Norman Zolot, Hamden, and, of the Distrial of Columbia bar, Mozart G. Ratner, Washington, D.C., for appellants (defendants) in each case.

John D. Fassett, New Haven, with whom was S. Robert Jelley, New Haven, for appellee (plaintiff) in each case.

Before ALCORN, C.J., and THIM, RYAN, SHAPIRO and LOISELL, * JJ.

ALCORN, Chief Justice.

We are confronted with two appeals by the defendants from judgments awarding damages to the plaintiff in two cases which were tried together. The appeals have been consolidated for presentation to this court. In each action the plaintiff sought the recovery of both compensatory and exemplary damages from the defendants jointly and severally based upon allegedly tortious acts committed in the course of an illegal strike. As the cases have been presented in the trial court and here, four different defendants representing three different union organizational levels are involved. One case relates to a strike which took place at the plaintiff's Pratt & Whitney Division factories in East Hartford and Manchester, Connecticut. The other case relates to a simultaneous strike at the plaintiff's Hamilton Standard Division factories in Windsor Locks and Broad Brook, Connecticut. The top level of union organization involved is the defendant International Association of Machinists, hereinafter referred to as International. The next in union jurisdictional authority under International is the defendant Aeronautical Industrial District Lodge No. 91, hereinafter referred to as District 91. International and District 91 are defendants in both cases. At the bottom of International's union organization are the defendant Industrial Aircraft Lodge 1746 of the International Association of Machinists, hereinafter called Lodge 1746, and Industrial Aircraft Lodge 743 of the International Association of Machinists, hereinafter called Lodge 743. Members of Lodge 1746 were employed at the plaintiff's East Hartford and Manchester factories and Lodge 1746 was a defendant, along with International and District 91, in the action involving the strike at those plaints. Members of Lodge 743 were employed at the plaintiff's Windsor Locks and Broad Brook factories and Lodge 743 was a defendant, along with International and District 91, in the action involving the strike at those plants.

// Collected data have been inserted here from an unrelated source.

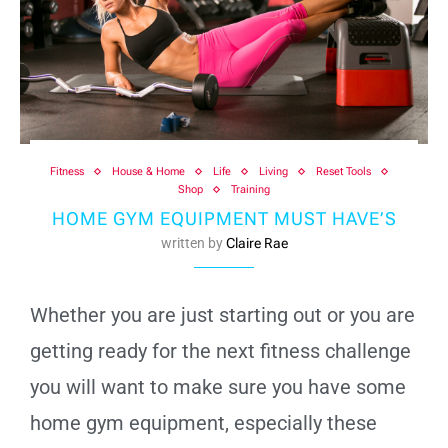
Fitness
House & Home
Life
Living
Reset Tools
Shop
Training
HOME GYM EQUIPMENT MUST HAVE’S
written by
Claire Rae
Whether you are just starting out or you are
getting ready for the next fitness challenge
you will want to make sure you have some
home gym equipment, especially these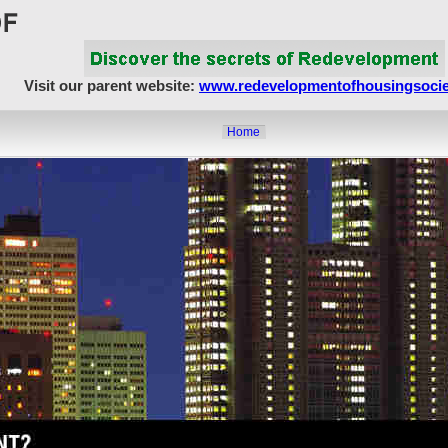
Visit our parent website:
www.redevelopmentofhousingsocie
Home
About Us
Article Showcase
Redevelopment Matters
MahaRERA
Realty Frauds & Scams
Society Matters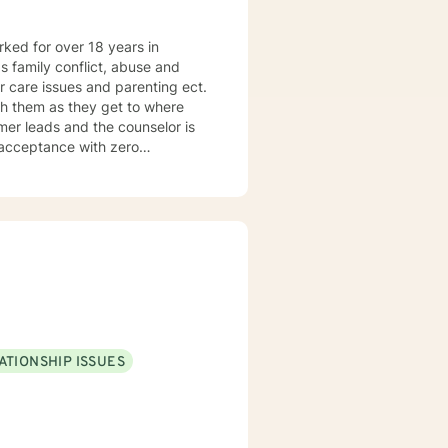
orked for over 18 years in
as family conflict, abuse and
r care issues and parenting ect.
h them as they get to where
umer leads and the counselor is
f acceptance with zero
tilizes the approach most
ATIONSHIP ISSUES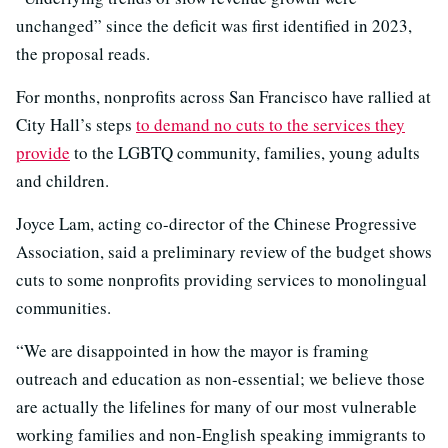
unchanged” since the deficit was first identified in 2023,
the proposal reads.
For months, nonprofits across San Francisco have rallied at
City Hall’s steps
to demand no cuts to the services they
provide
to the LGBTQ community, families, young adults
and children.
Joyce Lam, acting co-director of the Chinese Progressive
Association, said a preliminary review of the budget shows
cuts to some nonprofits providing services to monolingual
communities.
“We are disappointed in how the mayor is framing
outreach and education as non-essential; we believe those
are actually the lifelines for many of our most vulnerable
working families and non-English speaking immigrants to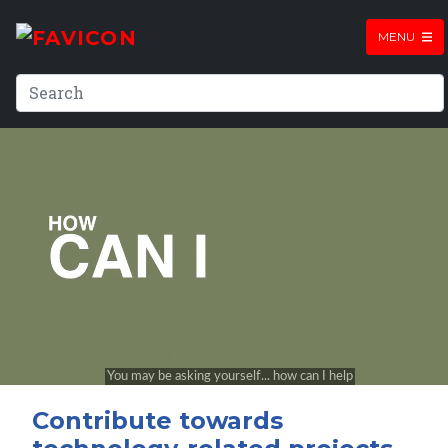
MENU
Contribute towards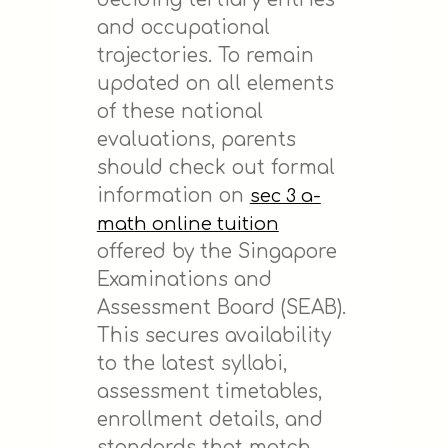
and occupational
trajectories. To remain
updated on all elements
of these national
evaluations, parents
should check out formal
information on
sec 3 a-
math online tuition
offered by the Singapore
Examinations and
Assessment Board (SEAB).
This secures availability
to the latest syllabi,
assessment timetables,
enrollment details, and
standards that match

The defendants in each case filed identical pleas in abatement attacking the court's jurisdiction; the plaintiff demurred, and the court sustained the demurrers. The defendants in each case failed identical demurrers to the relief sought and the demurrers were overruled. The issues raised by these pleadings require no individual discussion because they are encompassed within the principal issues on this appeal. Following other preliminary pleading the issues were closed, trial was had first on the issue of liability and, subsequently, on the issue of damages. Judgment was rendered on November 26, 1968, that the plaintiff recover, in the case involving the strike in East Hartford and Manchester, damages of $1,369,725.25 with interest from August 12, 1960, exemplary damages of $197,333.33 and costs of $739.90; and, in the case involving the strike at Windsor Locks and Broad Brook, damages of $88,662 with interest from August 12, 1960, exemplary damages of $98,666.67 and costs of $241.70.

The court's finding, embraced in 866 numbered paragraphs covering 247 printed pages of the record, is the subject of a massive attack by the defendants. It would prolong this opinion beyond all reason to discuss the errors assigned in the finding. Suffice it to say that they have been carefully examined and that no correction which would have a material bearing on the decisive issues is required.

The plaintiff has filed a cross appeal in which it too assigns error in the finding and also in the court's failure to find that the defendants authorized, participated in and ratified the acts complained of, and in its finding and award of damages. Here again the claims concerning the finding have been carefully examined and no correction which would have a material bearing on the decisive issues is found to be required. As in the case of the appeal, the claims of law and fact made in the cross appeal are disposed of in the ensuing discussion of the essential dispute between the parties.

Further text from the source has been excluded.